GNU/Hurd... or GNU/Linux?

[–] grue@lemmy.world 1 points 35 minutes ago

Who cares, as long as it's copyleft?

Sounds great but I can guarantee no IT team wants to deal with this

[–] modus@lemmy.world 15 points 8 hours ago (1 children)

I'm curious to know if anyone here has ever approached the school IT department to ask what steps they take to mitigate or eliminate surveillance and tracking in these devices. I know it's inherent in Google products to begin with, but do they even try? Or pretend to try? Or admit they don't care?

[–] Newsteinleo@infosec.pub 17 points 7 hours ago (1 children)

The IT Department knows about all the problems it's the administration that does not care and won't let the IT people do anything. Also, you don't want to know how bad the procurement process is with most school systems.

[–] modus@lemmy.world 7 points 7 hours ago (2 children)

Good point. I've never worked in education. I neglected the fact that they're just fulfilling orders. I believe you it's probably a shitshow with privacy and preemptive security procedures almost non-existent.

[–] chillpanzee@lemmy.ml 4 points 6 hours ago

It's sorta the opposite. It's not that privacy and security are afterthoughts, it's that oversight and monitoring are baked into everything. They lean into lockdown browsers, mandatory on cameras for assessments, and a whole bunch of anti-cheat tech. Privacy and security are on the mind, they just want none of it.
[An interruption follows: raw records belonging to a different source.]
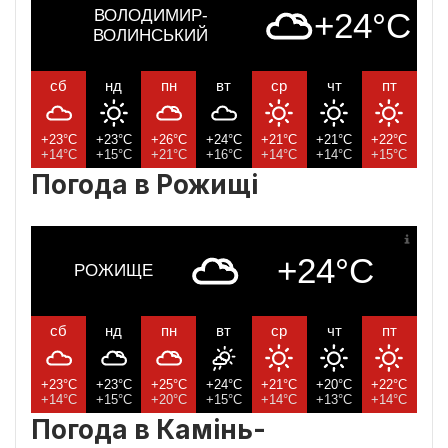
ВОЛОДИМИР-
+24°C
ВОЛИНСЬКИЙ
сб
нд
пн
вт
ср
чт
пт
+23°C
+23°C
+26°C
+24°C
+21°C
+21°C
+22°C
+14°C
+15°C
+21°C
+16°C
+14°C
+14°C
+15°C
Погода в Рожищі
+24°C
РОЖИЩЕ
сб
нд
пн
вт
ср
чт
пт
+23°C
+23°C
+25°C
+24°C
+21°C
+20°C
+22°C
+14°C
+15°C
+20°C
+15°C
+14°C
+13°C
+14°C
Погода в Камінь-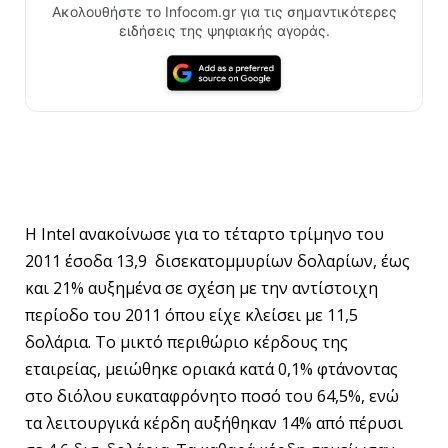
Ακολουθήστε το Infocom.gr για τις σημαντικότερες
ειδήσεις της ψηφιακής αγοράς.
Η Ιntel ανακοίνωσε για το τέταρτο τρίμηνο του
2011 έσοδα 13,9 δισεκατομμυρίων δολαρίων, έως
και 21% αυξημένα σε σχέση με την αντίστοιχη
περίοδο του 2011 όπου είχε κλείσει με 11,5
δολάρια. Το μικτό περιθώριο κέρδους της
εταιρείας, μειώθηκε οριακά κατά 0,1% φτάνοντας
στο διόλου ευκαταφρόνητο ποσό του 64,5%, ενώ
τα λειτουργικά κέρδη αυξήθηκαν 14% από πέρυσι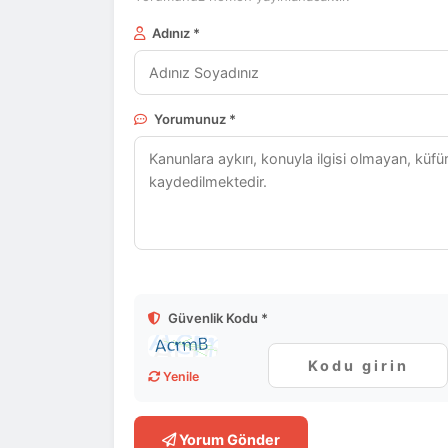
Adınız *
Yorumunuz *
Güvenlik Kodu *
Yenile
Yorum Gönder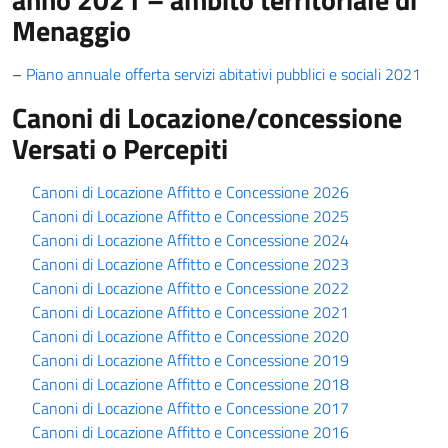
Menaggio
–
Piano annuale offerta servizi abitativi pubblici e sociali 2021
Canoni di Locazione/concessione
Versati o Percepiti
Canoni di Locazione Affitto e Concessione 2026
Canoni di Locazione Affitto e Concessione 2025
Canoni di Locazione Affitto e Concessione 2024
Canoni di Locazione Affitto e Concessione 2023
Canoni di Locazione Affitto e Concessione 2022
Canoni di Locazione Affitto e Concessione 2021
Canoni di Locazione Affitto e Concessione 2020
Canoni di Locazione Affitto e Concessione 2019
Canoni di Locazione Affitto e Concessione 2018
Canoni di Locazione Affitto e Concessione 2017
Canoni di Locazione Affitto e Concessione 2016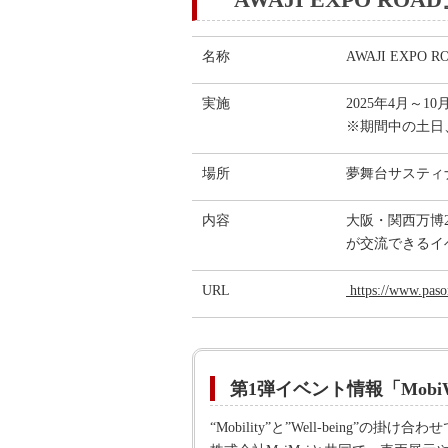
名称
AWAJI EXP
実施
2025年4月～10
※期間中の土日
場所
夢舞台サスティ
内容
大阪・関西万博
が交流できるイ
URL
https://www.paso
第1弾イベント情報「MobiW
“Mobility”と”Well-bei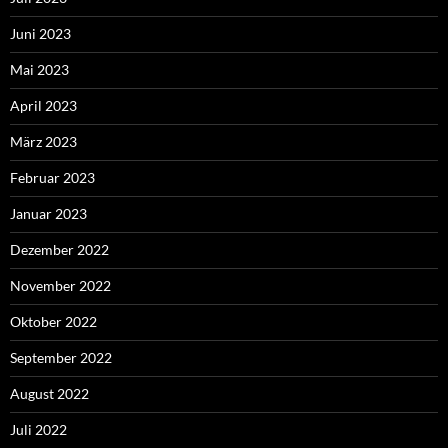
Juni 2023
Mai 2023
April 2023
März 2023
Februar 2023
Januar 2023
Dezember 2022
November 2022
Oktober 2022
September 2022
August 2022
Juli 2022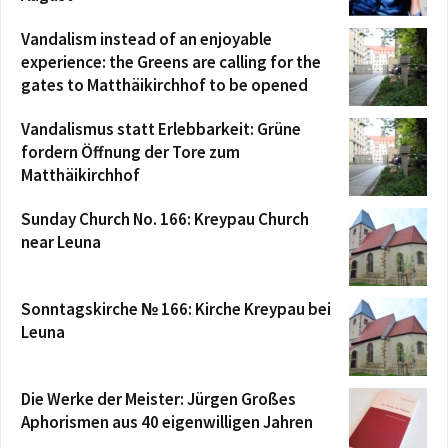
Vandalism instead of an enjoyable
experience: the Greens are calling for the
gates to Matthäikirchhof to be opened
Vandalismus statt Erlebbarkeit: Grüne
fordern Öffnung der Tore zum
Matthäikirchhof
Sunday Church No. 166: Kreypau Church
near Leuna
Sonntagskirche № 166: Kirche Kreypau bei
Leuna
Die Werke der Meister: Jürgen Großes
Aphorismen aus 40 eigenwilligen Jahren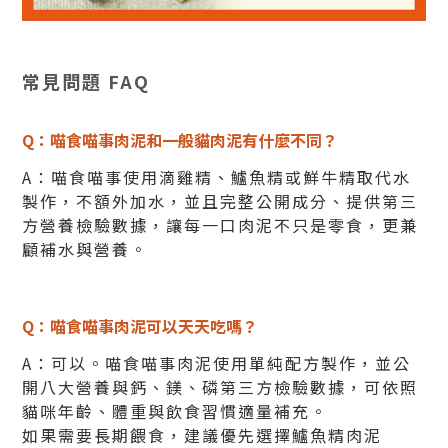
常見問題 FAQ
Q：喵食喵事肉泥和一般貓肉泥有什麼不同？
A：喵食喵事使用滴雞精、鱸魚精或鮮牛精取代水
製作，不額外加水，並且完整公開成分、提供第三
方營養檢驗數據，讓每一口肉泥不只是零食，更兼
顧補水與營養。
Q：喵食喵事肉泥可以天天吃嗎？
A：可以。喵食喵事肉泥使用單純配方製作，並公
開八大營養與鈣、鎂、磷第三方檢驗數據，可依照
貓咪年齡、體重與飲食習慣適量補充。
如果需要長期餵食，建議優先選擇鱸魚精肉泥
Worse than that though, it's a carefully crafted economy where vendors knowingly supply incomplete and broken systems so that they have a continuous need to also sell professional services, training, and technical support. It's just like textbooks and curricula; crooked AF because they know that nobody is paying attention, and the entire system operates with an expectation of profound inefficiency.

[–] Bazoogle@lemmy.world 4 points 7 hours ago

I don't work for a school, but I apply default policies to stop tracking/telemetry on all the company computers. I wasn't asked to, nor do my coworkers seem to care nearly as much. So the answer is probably that it will entirely depend on the IT admin they hired and how much they care

[–] Prox@lemmy.world 22 points 8 hours ago (1 children)

This - like most problems we've created in the US - comes down to money. Google will often donate/grant Chromebooks to schools in order to create future ~~addicts~~ customers. It would cost schools a lot more to do what's right (or at least better) for their students, so they don't do that thing.

[–] sorghum@sh.itjust.works 6 points 7 hours ago

yup, it's the same playbook Apple had in the 80's and 90's. Get them into schools and get everyone used to their ecosystem so they would buy their products after graduating. Bill Gates did the same thing in the 90's to outfit computer labs in schools with a bunch of Dell computers.